- **What needs to be done**
Reproduce all of the data, making sure that no line differs from the original.

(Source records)
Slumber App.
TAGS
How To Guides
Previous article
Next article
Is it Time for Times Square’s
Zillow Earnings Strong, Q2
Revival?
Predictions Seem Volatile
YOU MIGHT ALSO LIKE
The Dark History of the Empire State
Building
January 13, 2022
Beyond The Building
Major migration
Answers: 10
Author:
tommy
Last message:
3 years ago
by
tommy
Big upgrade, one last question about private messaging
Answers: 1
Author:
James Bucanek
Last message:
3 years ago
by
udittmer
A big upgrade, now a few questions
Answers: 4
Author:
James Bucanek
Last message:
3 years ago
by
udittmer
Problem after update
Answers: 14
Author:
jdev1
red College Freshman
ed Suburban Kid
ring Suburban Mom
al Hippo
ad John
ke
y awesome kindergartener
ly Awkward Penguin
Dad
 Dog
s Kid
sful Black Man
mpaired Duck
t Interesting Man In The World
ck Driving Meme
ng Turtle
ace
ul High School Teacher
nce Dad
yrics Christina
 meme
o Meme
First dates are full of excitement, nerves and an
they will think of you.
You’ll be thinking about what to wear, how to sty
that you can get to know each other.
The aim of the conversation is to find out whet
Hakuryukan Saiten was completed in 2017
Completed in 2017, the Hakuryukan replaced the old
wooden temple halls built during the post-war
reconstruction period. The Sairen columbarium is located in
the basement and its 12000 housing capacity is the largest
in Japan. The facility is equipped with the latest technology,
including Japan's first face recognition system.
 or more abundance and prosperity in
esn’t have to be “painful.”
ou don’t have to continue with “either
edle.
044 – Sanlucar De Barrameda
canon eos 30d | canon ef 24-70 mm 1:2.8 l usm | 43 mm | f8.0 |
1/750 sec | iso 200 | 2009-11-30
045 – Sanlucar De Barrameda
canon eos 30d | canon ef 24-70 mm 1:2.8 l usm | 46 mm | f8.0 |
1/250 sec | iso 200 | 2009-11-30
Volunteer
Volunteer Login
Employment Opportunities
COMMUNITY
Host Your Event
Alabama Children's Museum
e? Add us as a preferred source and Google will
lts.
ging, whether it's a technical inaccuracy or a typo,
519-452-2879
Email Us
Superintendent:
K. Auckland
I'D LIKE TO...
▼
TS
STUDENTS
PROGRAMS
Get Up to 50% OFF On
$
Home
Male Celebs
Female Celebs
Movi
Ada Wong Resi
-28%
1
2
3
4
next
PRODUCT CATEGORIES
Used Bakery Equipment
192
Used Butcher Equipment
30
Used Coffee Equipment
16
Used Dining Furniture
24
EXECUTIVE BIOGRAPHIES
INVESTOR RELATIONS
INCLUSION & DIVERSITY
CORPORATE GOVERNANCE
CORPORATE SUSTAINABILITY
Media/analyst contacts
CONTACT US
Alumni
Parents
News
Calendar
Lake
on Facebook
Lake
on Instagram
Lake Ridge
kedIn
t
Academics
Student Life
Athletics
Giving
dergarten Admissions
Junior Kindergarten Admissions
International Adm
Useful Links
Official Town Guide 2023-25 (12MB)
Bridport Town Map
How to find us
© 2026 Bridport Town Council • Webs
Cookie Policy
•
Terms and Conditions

- **Exercise solution**
Slumber App.
TAGS
How To Guides
Previous article
Next article
Is it Time for Times Square’s
Zillow Earnings Strong, Q2
Revival?
Predictions Seem Volatile
YOU MIGHT ALSO LIKE
The Dark History of the Empire State
Building
January 13, 2022
Beyond The Building
Major migration
Answers: 10
Author:
tommy
Last message:
3 years ago
by
tommy
Big upgrade, one last question about private messaging
Answers: 1
Author:
James Bucanek
Last message:
3 years ago
by
udittmer
A big upgrade, now a few questions
Answers: 4
Author:
James Bucanek
Last message:
3 years ago
by
udittmer
Problem after update
Answers: 14
Author:
jdev1
red College Freshman
ed Suburban Kid
ring Suburban Mom
al Hippo
ad John
ke
y awesome kindergartener
ly Awkward Penguin
Dad
 Dog
s Kid
sful Black Man
mpaired Duck
t Interesting Man In The World
ck Driving Meme
ng Turtle
ace
ul High School Teacher
nce Dad
yrics Christina
 meme
o Meme
First dates are full of excitement, nerves and an
they will think of you.
You’ll be thinking about what to wear, how to sty
that you can get to know each other.
The aim of the conversation is to find out whet
Hakuryukan Saiten was completed in 2017
Completed in 2017, the Hakuryukan replaced the old
wooden temple halls built during the post-war
reconstruction period. The Sairen columbarium is located in
the basement and its 12000 housing capacity is the largest
in Japan. The facility is equipped with the latest technology,
including Japan's first face recognition system.
 or more abundance and prosperity in
esn’t have to be “painful.”
ou don’t have to continue with “either
edle.
044 – Sanlucar De Barrameda
canon eos 30d | canon ef 24-70 mm 1:2.8 l usm | 43 mm | f8.0 |
1/750 sec | iso 200 | 2009-11-30
045 – Sanlucar De Barrameda
canon eos 30d | canon ef 24-70 mm 1:2.8 l usm | 46 mm | f8.0 |
1/250 sec | iso 200 | 2009-11-30
Volunteer
Volunteer Login
Employment Opportunities
COMMUNITY
Host Your Event
Alabama Children's Museum
e? Add us as a preferred source and Google will
lts.
ging, whether it's a technical inaccuracy or a typo,
519-452-2879
Email Us
Superintendent:
K. Auckland
I'D LIKE TO...
▼
TS
STUDENTS
PROGRAMS
Get Up to 50% OFF On
$
Home
Male Celebs
Female Celebs
Movi
Ada Wong Resi
-28%
1
2
3
4
next
PRODUCT CATEGORIES
Used Bakery Equipment
192
Used Butcher Equipment
30
Used Coffee Equipment
16
Used Dining Furniture
24
EXECUTIVE BIOGRAPHIES
INVESTOR RELATIONS
INCLUSION & DIVERSITY
CORPORATE GOVERNANCE
CORPORATE SUSTAINABILITY
Media/analyst contacts
CONTACT US
Alumni
Parents
News
Calendar
Lake
on Facebook
Lake
on Instagram
Lake Ridge
kedIn
t
Academics
Student Life
Athletics
Giving
dergarten Admissions
Junior Kindergarten Admissions
International Adm
Useful Links
Official Town Guide 2023-25 (12MB)
Bridport Town Map
How to find us
© 2026 Bridport Town Council • Webs
Cookie Policy
•
Terms and Conditions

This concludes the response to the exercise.